Pada jobsheet ini kita akan mencoba mempraktikkan pencarian hyperparameter dengan menggunakan teknik grid search. Scikit-learn sudah menyedaikan fungsi untuk melakukan hal ini, yaitu dengan mengimplementasikan **GridSearchCV** yang dapat diakses melalui package **model selection**.

Kasus yang akan kita coba untuk selesaikan adalah kasus WBC, seperti pada jobsheet teori pada modul ini.
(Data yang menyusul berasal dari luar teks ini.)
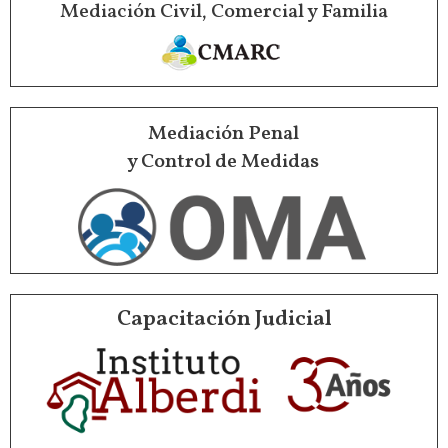
Mediación Civil, Comercial y Familia
Mediación Penal
y Control de Medidas
Capacitación Judicial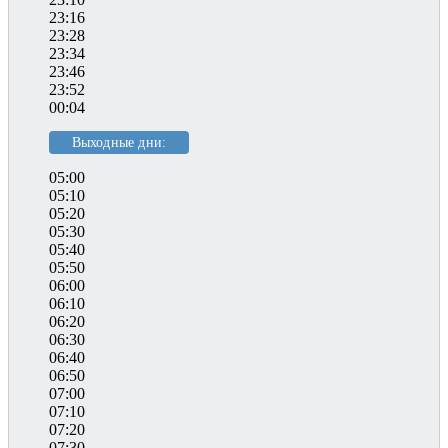
23:16
23:28
23:34
23:46
23:52
00:04
Выходные дни:
05:00
05:10
05:20
05:30
05:40
05:50
06:00
06:10
06:20
06:30
06:40
06:50
07:00
07:10
07:20
07:30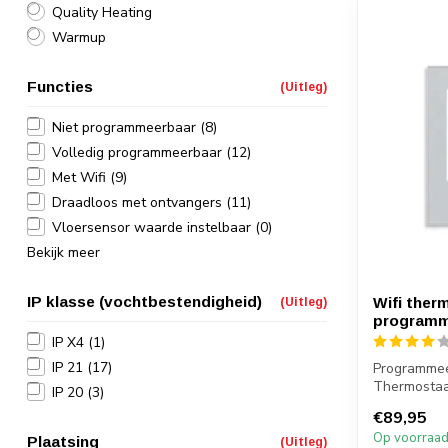
Quality Heating
Warmup
Functies
(Uitleg)
Niet programmeerbaar
(8)
Volledig programmeerbaar
(12)
Met Wifi
(9)
Draadloos met ontvangers
(11)
Vloersensor waarde instelbaar
(0)
Bekijk meer
IP klasse (vochtbestendigheid)
Wifi ther
(Uitleg)
programm
IP X4
(1)
IP 21
(17)
Programmee
Thermostaa
IP 20
(3)
Bediening v
€89,95
Op voorraa
Plaatsing
(Uitleg)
### Load dan Pembersihan Data

In [None]:
import numpy as np
import pandas as pd

df = pd.read_csv('data/wbc.csv')

# slice kolom terakhir --> Unnamed column
df = df.iloc[:,:-1]

df.head()

Unnamed: 0,id,diagnosis,radius_mean,texture_mean,perimeter_mean,area_mean,smoothness_mean,compactness_mean,concavity_mean,concave points_mean,...,radius_worst,texture_worst,perimeter_worst,area_worst,smoothness_worst,compactness_worst,concavity_worst,concave points_worst,symmetry_worst,fractal_dimension_worst
0,842302,M,17.99,10.38,122.8,1001.0,0.1184,0.2776,0.3001,0.1471,...,25.38,17.33,184.6,2019.0,0.1622,0.6656,0.7119,0.2654,0.4601,0.1189
1,842517,M,20.57,17.77,132.9,1326.0,0.08474,0.07864,0.0869,0.07017,...,24.99,23.41,158.8,1956.0,0.1238,0.1866,0.2416,0.186,0.275,0.08902
2,84300903,M,19.69,21.25,130.0,1203.0,0.1096,0.1599,0.1974,0.1279,...,23.57,25.53,152.5,1709.0,0.1444,0.4245,0.4504,0.243,0.3613,0.08758
3,84348301,M,11.42,20.38,77.58,386.1,0.1425,0.2839,0.2414,0.1052,...,14.91,26.5,98.87,567.7,0.2098,0.8663,0.6869,0.2575,0.6638,0.173
4,84358402,M,20.29,14.34,135.1,1297.0,0.1003,0.1328,0.198,0.1043,...,22.54,16.67,152.2,1575.0,0.1374,0.205,0.4,0.1625,0.2364,0.07678


### Seleksi fitur

In [None]:
X = df.iloc[:, 2:]
y = df['diagnosis']

X.head()

Unnamed: 0,radius_mean,texture_mean,perimeter_mean,area_mean,smoothness_mean,compactness_mean,concavity_mean,concave points_mean,symmetry_mean,fractal_dimension_mean,...,radius_worst,texture_worst,perimeter_worst,area_worst,smoothness_worst,compactness_worst,concavity_worst,concave points_worst,symmetry_worst,fractal_dimension_worst
0,17.99,10.38,122.8,1001.0,0.1184,0.2776,0.3001,0.1471,0.2419,0.07871,...,25.38,17.33,184.6,2019.0,0.1622,0.6656,0.7119,0.2654,0.4601,0.1189
1,20.57,17.77,132.9,1326.0,0.08474,0.07864,0.0869,0.07017,0.1812,0.05667,...,24.99,23.41,158.8,1956.0,0.1238,0.1866,0.2416,0.186,0.275,0.08902
2,19.69,21.25,130.0,1203.0,0.1096,0.1599,0.1974,0.1279,0.2069,0.05999,...,23.57,25.53,152.5,1709.0,0.1444,0.4245,0.4504,0.243,0.3613,0.08758
3,11.42,20.38,77.58,386.1,0.1425,0.2839,0.2414,0.1052,0.2597,0.09744,...,14.91,26.5,98.87,567.7,0.2098,0.8663,0.6869,0.2575,0.6638,0.173
4,20.29,14.34,135.1,1297.0,0.1003,0.1328,0.198,0.1043,0.1809,0.05883,...,22.54,16.67,152.2,1575.0,0.1374,0.205,0.4,0.1625,0.2364,0.07678


### Split data training dan testing

Pada percobaan ini, kita akan mencoba menggunakan teknik repeated k-fold cross validation untuk splitting data training dan testing. Konfigurasi yang akan kita gunakan adalah $k=4$ dan jumlah perulangan 3 kali (*n_repeated=3*). Proses ini juga akan kita jadikan input pada saat melakukan grid search.

In [None]:
from sklearn.model_selection import RepeatedKFold

# inisiasi repated k-fold
cv = RepeatedKFold(n_splits=4, n_repeats=3, random_state=42)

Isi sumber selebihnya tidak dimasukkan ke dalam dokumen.